┌─ TASK MATERIAL
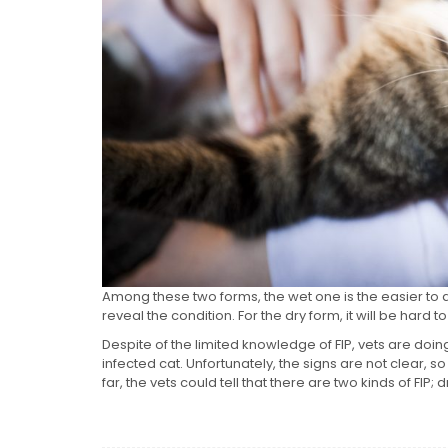
Among these two forms, the wet one is the easier to d
reveal the condition. For the dry form, it will be hard t
Despite of the limited knowledge of FIP, vets are doin
infected cat. Unfortunately, the signs are not clear, so
far, the vets could tell that there are two kinds of FIP; 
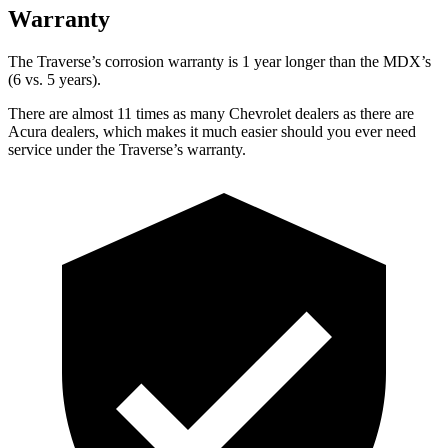
Warranty
The Traverse’s corrosion warranty is 1 year longer than the MDX’s
(6 vs. 5 years).
There are almost 11 times as many Chevrolet dealers as there are
Acura dealers, which makes it much easier should you ever need
service under the Traverse’s warranty.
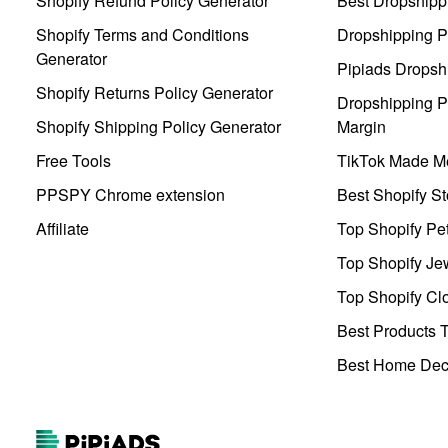
Shopify Refund Policy Generator
Best Dropshipp
Shopify Terms and Conditions
Dropshipping P
Generator
Pipiads Dropsh
Shopify Returns Policy Generator
Dropshipping Pr
Shopify Shipping Policy Generator
Margin
Free Tools
TikTok Made Me
PPSPY Chrome extension
Best Shopify St
Affiliate
Top Shopify Pe
Top Shopify Je
Top Shopify Clo
Best Products T
Best Home Deco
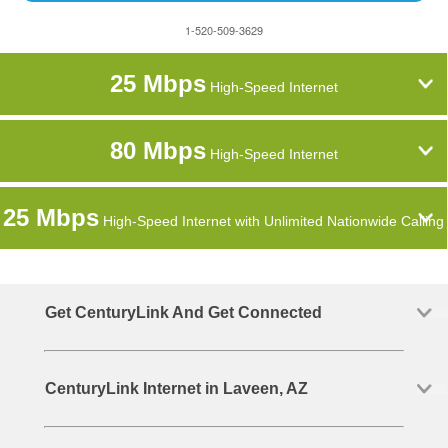
1-520-509-3629
25 Mbps
High-Speed Internet
80 Mbps
High-Speed Internet
25 Mbps
High-Speed Internet with Unlimited Nationwide Calling
Get CenturyLink And Get Connected
CenturyLink Internet in Laveen, AZ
└─
- [WHAT YOU WILL DO]: For each line in the records that contains the word "vets", make a copy.

- [TASK SOLUTION]:
Despite of the limited knowledge of FIP, vets are doin
far, the vets could tell that there are two kinds of FIP; 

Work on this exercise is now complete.